US API Endpoint are unreachable
Incident Report for Nylas
Postmortem

On 31st January and 1st February we posted this incident on our status page (https://staus.nylas.com/)..) At first it looked like our endpoints were unreachable but they were actually experiencing increased latency and timeouts. On 31st January we believed we had solved the issue, but that returned again once our "quiet period" that night was over and normal business day traffic returned. Over the multiple hours of the incident, our minute-by-minute logs show that there were only a handful of times, lasting for several minutes each, where the latency had reached the level of completely unreachable (meaning greater than 30 seconds at the P90 level). We are creating new guidelines internally around how we name each incident. We fully realize, however, that any period of "unreachable" is longer than ideal for our customers and their end users.

Root Cause Analysis (RCA):
The root cause of the high API latencies was a misconfiguration of the AWS Elastic Kubernetes Service [EKS] coreDNS on our AWS clusters. This coreDNS is responsible for handling the resolution of domain names to IP addresses within our infrastructure.Unfortunately, although our clusters were properly configured to autoscale based on demand, the configuration recommended by AWS, and pre-configured by default, resulted in the coreDNS hitting the upper limits of AWS EKS Virtual Private Cloud [VPC] limitations on its virtual network card, causing the latencies. Due to the lack of sufficient documentation from Amazon regarding EKS coreDNS configuration limits, there was almost no way Nylas could have foreseen this limitation to avoid it. Although we found evidence of other enterprise AWS customers being "stung" by this limitation, and even a Blog Post by AWS themselves, they still have not updated their default configuration nor their documentation with any warnings about this limitation. The fact that AWS knows that this might happen, and has still not made changes, highlights just how rare an occurrence hitting these particular limits is in production, even with their own largest customers.

Lesson Learned/Mitigation:
We have added both additional monitoring and alerting to the coreDNS services, primarily on the Virtual Network Interface (VNIC). To ensure we had covered all of our based, we spoke with a Senior Enterprise Technical Account Manager [TAM] at AWS, who confirmed that our previous configuration was indeed the default setting, and that we were "not the first large enterprise customer he has seen eventually get hit by it, primarily customers that were much larger than Nylas". During the incident, once we realized the issue our team took immediate steps to resolve the issue by modifying the coreDNS configuration to avoid hitting the limits in the future, including as the traffic scales. In addition, the TAM at AWS reviewed our newly revised configuration and confirmed it matched his recommended path forward to avoid future scaling issues at the coreDNS level. He also provided guidance on optimal alerting thresholds, providing us with additional reassurance from AWS themselves that we are taking the right approach in regards to prevention, mitigation and monitoring.

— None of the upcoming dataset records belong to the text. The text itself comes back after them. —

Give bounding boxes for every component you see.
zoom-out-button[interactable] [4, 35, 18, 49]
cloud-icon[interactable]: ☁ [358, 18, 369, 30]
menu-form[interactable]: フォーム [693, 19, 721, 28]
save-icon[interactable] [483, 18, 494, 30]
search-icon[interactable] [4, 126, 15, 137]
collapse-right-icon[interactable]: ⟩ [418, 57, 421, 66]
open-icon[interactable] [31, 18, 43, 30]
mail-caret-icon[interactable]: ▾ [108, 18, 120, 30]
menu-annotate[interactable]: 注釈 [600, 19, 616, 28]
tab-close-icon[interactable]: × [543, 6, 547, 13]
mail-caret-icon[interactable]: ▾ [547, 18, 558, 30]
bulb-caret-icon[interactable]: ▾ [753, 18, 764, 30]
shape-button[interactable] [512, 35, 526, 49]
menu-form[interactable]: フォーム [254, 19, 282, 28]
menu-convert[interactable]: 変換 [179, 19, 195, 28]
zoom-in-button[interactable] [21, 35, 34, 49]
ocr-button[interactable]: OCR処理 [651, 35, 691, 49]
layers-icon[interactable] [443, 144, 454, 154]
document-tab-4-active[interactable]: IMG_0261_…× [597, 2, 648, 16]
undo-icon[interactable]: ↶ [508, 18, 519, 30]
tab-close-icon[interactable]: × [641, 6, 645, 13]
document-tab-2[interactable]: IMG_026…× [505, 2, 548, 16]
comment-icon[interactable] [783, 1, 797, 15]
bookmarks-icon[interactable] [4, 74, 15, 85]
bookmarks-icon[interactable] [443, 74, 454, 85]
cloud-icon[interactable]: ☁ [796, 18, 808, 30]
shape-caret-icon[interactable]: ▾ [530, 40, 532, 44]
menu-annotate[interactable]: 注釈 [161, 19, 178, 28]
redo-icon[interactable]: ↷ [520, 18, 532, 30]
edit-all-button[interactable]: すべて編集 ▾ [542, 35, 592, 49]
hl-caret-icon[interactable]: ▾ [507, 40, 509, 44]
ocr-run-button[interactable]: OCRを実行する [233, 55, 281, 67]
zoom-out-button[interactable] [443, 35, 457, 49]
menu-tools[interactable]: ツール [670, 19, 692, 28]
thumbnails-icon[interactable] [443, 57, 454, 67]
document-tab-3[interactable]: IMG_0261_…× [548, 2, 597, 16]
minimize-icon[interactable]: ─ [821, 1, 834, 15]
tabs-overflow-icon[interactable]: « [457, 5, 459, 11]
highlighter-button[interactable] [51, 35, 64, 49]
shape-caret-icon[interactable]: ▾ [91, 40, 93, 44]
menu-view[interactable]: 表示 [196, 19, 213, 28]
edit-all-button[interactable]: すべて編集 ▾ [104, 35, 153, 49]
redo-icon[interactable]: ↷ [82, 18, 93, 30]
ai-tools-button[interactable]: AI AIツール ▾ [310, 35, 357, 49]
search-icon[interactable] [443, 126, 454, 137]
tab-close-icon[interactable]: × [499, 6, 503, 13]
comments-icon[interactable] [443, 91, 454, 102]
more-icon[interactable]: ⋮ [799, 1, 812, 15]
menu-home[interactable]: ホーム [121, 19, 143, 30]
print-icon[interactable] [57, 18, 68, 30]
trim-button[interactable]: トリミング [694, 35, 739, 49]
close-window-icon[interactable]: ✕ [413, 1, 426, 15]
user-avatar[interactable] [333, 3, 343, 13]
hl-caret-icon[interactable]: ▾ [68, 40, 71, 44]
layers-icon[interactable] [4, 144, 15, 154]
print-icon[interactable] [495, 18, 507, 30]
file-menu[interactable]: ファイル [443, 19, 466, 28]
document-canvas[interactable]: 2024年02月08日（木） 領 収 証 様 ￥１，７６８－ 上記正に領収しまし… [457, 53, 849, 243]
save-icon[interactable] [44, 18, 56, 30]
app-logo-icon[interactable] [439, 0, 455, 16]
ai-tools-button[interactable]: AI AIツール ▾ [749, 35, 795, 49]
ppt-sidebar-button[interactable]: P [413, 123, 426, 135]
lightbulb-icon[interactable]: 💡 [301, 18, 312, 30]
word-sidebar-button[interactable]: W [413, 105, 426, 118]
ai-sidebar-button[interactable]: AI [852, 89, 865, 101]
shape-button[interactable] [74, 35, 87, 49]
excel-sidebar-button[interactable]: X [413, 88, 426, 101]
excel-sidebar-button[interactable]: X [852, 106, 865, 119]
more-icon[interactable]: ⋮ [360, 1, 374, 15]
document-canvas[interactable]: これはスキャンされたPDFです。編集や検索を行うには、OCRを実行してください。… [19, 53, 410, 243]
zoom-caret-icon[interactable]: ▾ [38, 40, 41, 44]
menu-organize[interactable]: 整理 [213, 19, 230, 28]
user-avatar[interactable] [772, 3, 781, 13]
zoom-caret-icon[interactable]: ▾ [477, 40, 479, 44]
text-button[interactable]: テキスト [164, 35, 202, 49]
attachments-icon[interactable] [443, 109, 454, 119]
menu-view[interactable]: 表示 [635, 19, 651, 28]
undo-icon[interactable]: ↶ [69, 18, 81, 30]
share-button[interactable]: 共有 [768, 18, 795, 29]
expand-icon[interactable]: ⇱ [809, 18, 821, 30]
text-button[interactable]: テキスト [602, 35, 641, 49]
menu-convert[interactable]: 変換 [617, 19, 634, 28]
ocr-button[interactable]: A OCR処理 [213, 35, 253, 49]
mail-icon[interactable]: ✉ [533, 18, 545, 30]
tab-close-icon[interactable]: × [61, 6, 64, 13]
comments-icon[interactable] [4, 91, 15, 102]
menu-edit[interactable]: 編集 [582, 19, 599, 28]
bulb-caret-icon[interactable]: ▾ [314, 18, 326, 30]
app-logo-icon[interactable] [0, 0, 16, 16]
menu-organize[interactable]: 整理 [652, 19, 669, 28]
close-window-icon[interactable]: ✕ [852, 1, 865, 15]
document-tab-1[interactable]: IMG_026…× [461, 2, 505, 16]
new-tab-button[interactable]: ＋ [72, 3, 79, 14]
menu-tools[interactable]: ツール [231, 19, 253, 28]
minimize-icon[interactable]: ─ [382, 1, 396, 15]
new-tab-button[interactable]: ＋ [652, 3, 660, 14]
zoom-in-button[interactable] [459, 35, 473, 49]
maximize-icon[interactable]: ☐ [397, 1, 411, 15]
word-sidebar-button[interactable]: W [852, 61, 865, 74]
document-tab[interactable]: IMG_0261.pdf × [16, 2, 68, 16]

Our entire team is sincerely sorry for the interruption and challenges incurred from this incident and we strive to learn from this event to improve our processes, our product, and our communication. Thank you for your patience and trust in Nylas.

Posted Feb 10, 2023 - 13:48 PST

Resolved
This incident has been resolved.
Posted Feb 01, 2023 - 13:02 PST
Update
We have removed the last mitigation measure in place and are seeing API latency and error rate back to normal levels. We will continue to monitor.
Posted Feb 01, 2023 - 12:35 PST
Update
We are seeing elevated API latency and error rate again after removing the mitigation measures in place. We are removing them one at a time and monitoring closely.
Posted Feb 01, 2023 - 11:58 PST
Update
We are seeing API latency and error rate back to normal. We will now proceed with reverting some mitigation measures still in place and keep you posted on how that goes.
Posted Feb 01, 2023 - 11:30 PST
Monitoring
The rollback is complete. We are monitoring.
Posted Feb 01, 2023 - 10:59 PST
Update
Our rollback is almost complete and we are seeing a positive trend in the latency and error rate.
Posted Feb 01, 2023 - 10:52 PST
Update
We are halfway through rolling back our previous deployment. We will keep you posted when it's done. Thank you for your continued patience.
Posted Feb 01, 2023 - 10:10 PST
Identified
We are currently rolling back a change and hope to see positive results shortly.
Posted Feb 01, 2023 - 09:17 PST
Update
We are reverting the previous deployment that we suspect is related to this issue.
Posted Feb 01, 2023 - 08:57 PST
Update
We are continuing to investigate the source of the the problem.
Posted Feb 01, 2023 - 08:57 PST
Update
We are seeing an improvement in response times, error rates are dropping.
Posted Feb 01, 2023 - 08:20 PST
Update
We believe we have determined the cause are are looking to block the source of the traffic.
Posted Feb 01, 2023 - 08:00 PST
Update
We are continuing to see an increase in 499 and 502 responses and we are still investigating the root cause.
Posted Feb 01, 2023 - 07:30 PST
Investigating
We are still receiving reports about issues with API endpoints, we are investigating the issue.
Posted Feb 01, 2023 - 06:46 PST
Monitoring
Services are back to normal now. We are monitoring the endpoints.
Posted Feb 01, 2023 - 06:22 PST
Identified
A fix has been implemented and the services are coming back to normal.
Posted Feb 01, 2023 - 06:21 PST
Investigating
We are investigating this issue at the moment. Will provide further updates here.
Posted Feb 01, 2023 - 06:19 PST
This incident affected: Nylas Application Services (API).